Eco World Dev. Group - Buoyed by Industrial Land Sale

Price Target: 
Price Call: 
Last Price: 
+0.09 (12.16%)

ECOWLD’s 1QFY23 results met expectations. Its 4MFY23 sales of RM1.35b indicated that it is on track to meet its full-year target of RM3.5b. The sales were anchored by the sale of a 92-acre land in Eco Business Park II (EBP II) to China-based industrial equipment maker Haitian International Holding Ltd (Haitian) which may draw its suppliers and customers to EBP II. We maintain our FY23F earnings, TP of RM0.83 and OUTPERFORM call.

Within expectations. 1QFY23 core net profit of RM57m met expectations at 23% each of both our full-year forecast and the full year consensus estimate.

Highlights. 1QFY23 core net profit decreased by 10% mainly due to wider associate losses (from its 10%-owned BBCC mall), higher financing costs (+25%) on higher interest rates and a higher effective tax rate (+9ppts).

The key takeaways from its post-results briefing are as follows:

1. ECOWLD achieved RM1.35b sales in 4MFY2 which is on track to meet its FY23 sales target as well as our FY23F sales assumption of RM3.5b. Industrial products contributed to the lion’s share at RM616m, on the back of a 92-acre land sale in EBP II to Haitian (HKEX-listed with a market cap of RM17.3b). This land sale is strategic to ECWLD as Haitian, a leading industrial equipment manufacturer from China, may draw its suppliers and customers to EBP II too (99 acres of land are still available).

2. For the subsequent quarters, the group has earmarked several launches for its “duduk” products (high-rise residential for first time house buyers) across its matured townships.
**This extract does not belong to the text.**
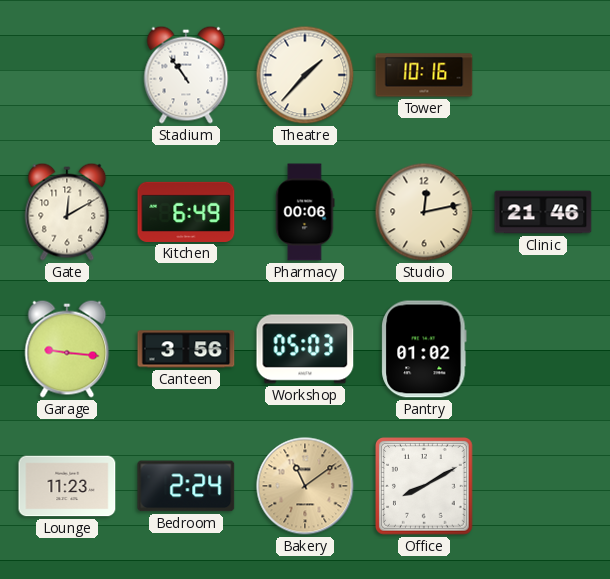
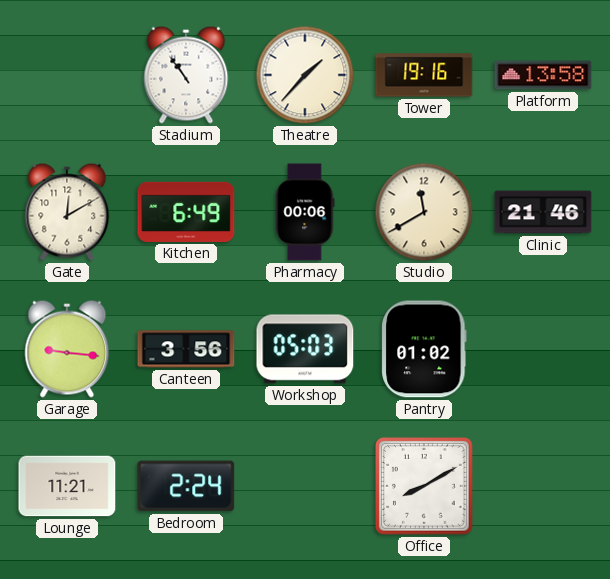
Tower: 10:16 -> 19:16
Platform: none -> 13:58
Studio: 12:13 -> 11:40
Lounge: 11:23 -> 11:21
Bakery: 11:09 -> none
These products will be key sales drivers for the rest of the year. Its recent launch of Hana (its second “duduk” product at Eco Ardence) in mid March 2023 attracted a strong 45% take-up rate within a span of only two weeks.

3. It reiterated its plans to acquire land within the Klang Valley and Johor regions. The ideal size is <300 acres with immediate development potential that can last for 8-10 years. Its healthy balance sheet with a net gearing of 0.33x as at end-Jan 2023 can comfortably meet the financial requirements.

4. Its 27%-owned joint-venture EWINT achieved 4MFY23 sales of RM335m and is on track to meet its internal sales target of RM1.4b. EWINT intends to distribute RM900m dividends to its shareholders (ECOWLD’s effective share would be RM243m) if its RM1.4b sales target is met. As of 1QFY23, EWINT’s net cash level stood at RM436m.

Forecasts. We maintain our FY23F earnings and introduce our FY24F earnings or RM247m backed by sales of RM3.5b.

We continue to like ECOWLD for its ability to manoeuvre the current headwinds and defend margins given its strong branding and nimble cost structure. Consequently, this translates to strong cash flows generation, underpinning consistent dividends. We keep our TP of RM0.83 based on 60% discount to RNAV – in line with peers’ discount range of 60%-65%. There is no adjustment to our TP based on ESG given a 3-star rating as appraised by us (see Page 5). Maintain OUTPERFORM.